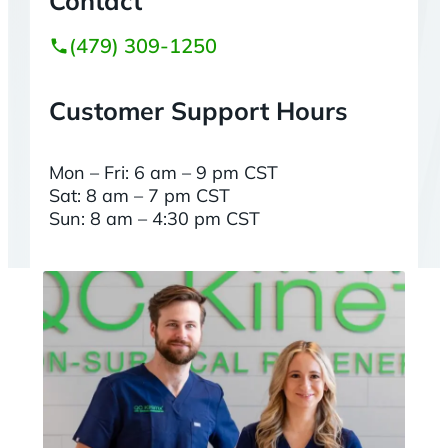
Contact
(479) 309-1250
Customer Support Hours
Mon – Fri: 6 am – 9 pm CST
Sat: 8 am – 7 pm CST
Sun: 8 am – 4:30 pm CST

● ● ● ●

» **WHAT IS NEEDED**
From the line containing "Customer Support Hours" down to the last line of the data, transcribe every line exactly; nothing else should appear.

» **OUTPUT**
Customer Support Hours
Mon – Fri: 6 am – 9 pm CST
Sat: 8 am – 7 pm CST
Sun: 8 am – 4:30 pm CST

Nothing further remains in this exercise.